The real problem is to keep Finland populated
All above is side-tracking us from the real problem: Finland has to compete with other countries to attract young people to become citizens. It is totally backwards that our government makes it more difficult to become a Finnish citizen. At the same time, Germany is going exactly into the opposite direction: In January, Germany changed the law making it much easier for foreigners to get a German passport. Instead of waiting for 8 years, foreigners can now apply after 5 and sometimes even after only 3 years for German citizenship. Guess which country will be more attractive to foreigners! Looking at the migration numbers, Finland could gain a lot by trying to keep the foreigners already in Finland. But at the moment, even I cannot find enough good reasons to convince any of my foreign students to stay here for work or an academic career. Clean water and air, midnight sun and moderate summer temperatures are not enough! At least not if you aim at anything beyond summer slacking.
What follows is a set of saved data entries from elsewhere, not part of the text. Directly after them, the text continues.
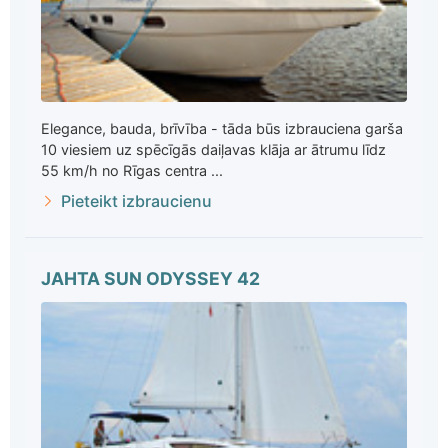
Elegance, bauda, brīvība - tāda būs izbrauciena garša
10 viesiem uz spēcīgās daiļavas klāja ar ātrumu līdz
55 km/h no Rīgas centra ...
Pieteikt izbraucienu
JAHTA SUN ODYSSEY 42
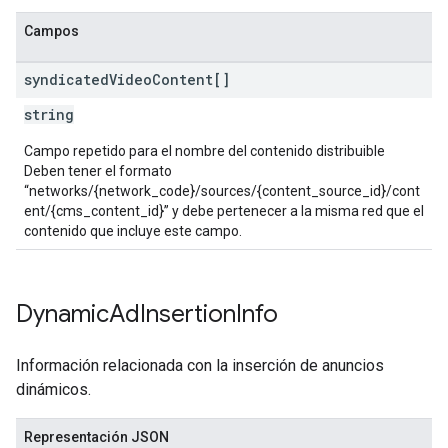
Campos
syndicated
Video
Content[]
string
Campo repetido para el nombre del contenido distribuible
Deben tener el formato
“networks/{network_code}/sources/{content_source_id}/cont
ent/{cms_content_id}” y debe pertenecer a la misma red que el
contenido que incluye este campo.
Dynamic
Ad
Insertion
Info
Información relacionada con la inserción de anuncios
dinámicos.
Representación JSON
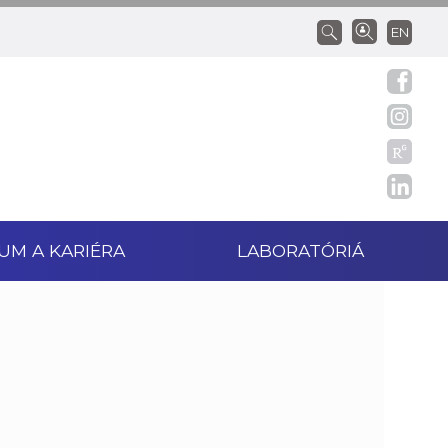
EN
UM A KARIÉRA
LABORATÓRIÁ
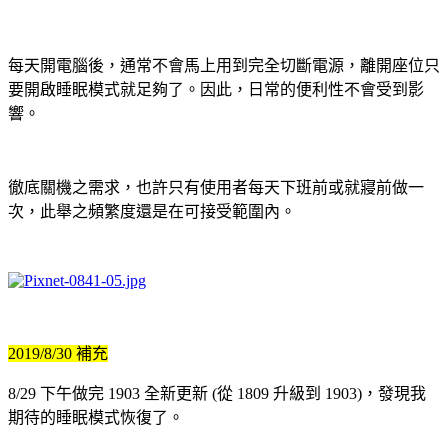
每天開電腦後，通常不會馬上用到完全切斷電源，離開座位只
要開啟睡眠模式就足夠了。因此，日常的便利性不會受到影
響。
徹底關機之需求，也許只有使用者每天下班前或就寢前做一
次，此舉之頻繁度還是在可接受範圍內。
2019/8/30 補充
8/29 下午做完 1903 全新更新 (從 1809 升級到 1903)，發現我
期待的睡眠模式恢復了。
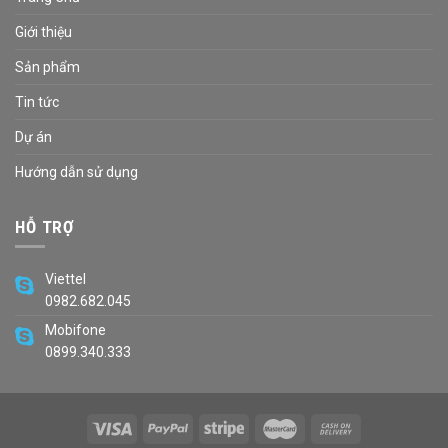
Giới thiệu
Sản phẩm
Tin tức
Dự án
Hướng dẫn sử dụng
HỖ TRỢ
Viettel
0982.682.045
Mobifone
0899.340.333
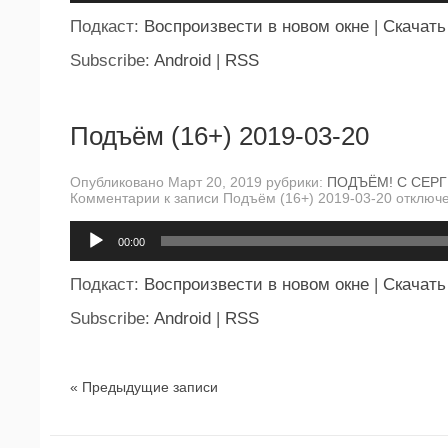
Подкаст:
Воспроизвести в новом окне
|
Скачать
Subscribe:
Android
|
RSS
Подъём (16+) 2019-03-20
Опубликовано Март 20, 2019 рубрики:
ПОДЪЁМ! С СЕР
Комментарии
к записи Подъём (16+) 2019-03-20
отключ
Аудиоплеер
00:00
Подкаст:
Воспроизвести в новом окне
|
Скачать
Subscribe:
Android
|
RSS
« Предыдущие записи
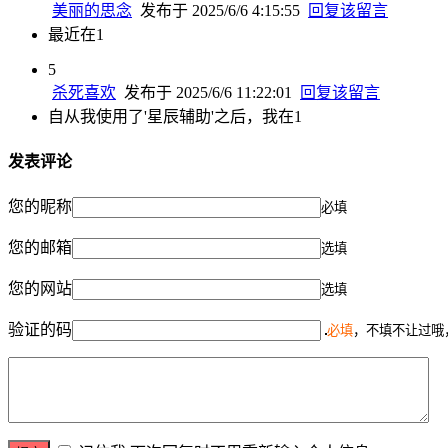
美丽的思念
发布于 2025/6/6 4:15:55
回复该留言
最近在1
5
杀死喜欢
发布于 2025/6/6 11:22:01
回复该留言
自从我使用了'星辰辅助'之后，我在1
发表评论
您的昵称
必填
您的邮箱
选填
您的网站
选填
验证的码
必填
，不填不让过哦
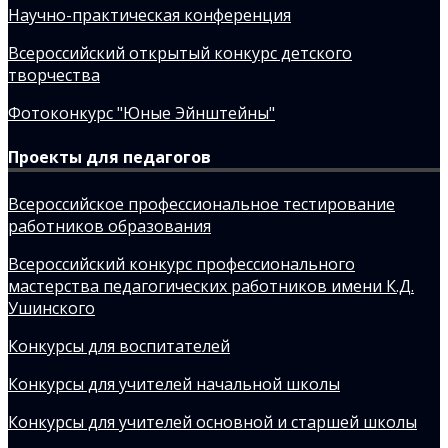
Научно-практическая конференция
Всероссийский открытый конкурс детского
творчества
Фотоконкурс "Юные Эйнштейны"
Проекты для педагогов
Всероссийское профессиональное тестирование
работников образования
Всероссийский конкурс профессионального
мастерства педагогических работников имени К.Д.
Ушинского
Конкурсы для воспитателей
Конкурсы для учителей начальной школы
Конкурсы для учителей основной и старшей школы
* Here, it might be important to note that the European gene pool has been thoroughly mixed throughout history and that it is questionable to draw arbitrarily genetic distinctions, with the exception of Finland. If any genetic distinction can be drawn between European people, then it is the single distinction between "Finns" and "Non-Finns" ( Interestingly, the dividing line runs across Finland: People in Western Finland are genetically "Non-Finns", while in the Eastern, they are "genetically Finnish" ( This, of course, goes totally against the concept of genetically determining your status as a citizen. The US were more than a hundred years ahead of Europe when they decided in 1868 that citizenship should be primarily based on where you are born. The supremacy of "Arian blood" was used to justify the German atrocities of 1933-1945. However, most European countries are still, some more and some less, clinging to the anachronistic definition of citizenship via blood relationships.

** My requirements for time and place perhaps aggravate my inability to find a language buddy. Since time is a precious resource, I would like to combine exercising my Finnish with exercising my muscles during the lunch break. But obviously, the number of Finnish native speakers who are able to and willing to join me for a run around noon somewhere near Viikki and to converse simultaneously in Finish is zero - so far.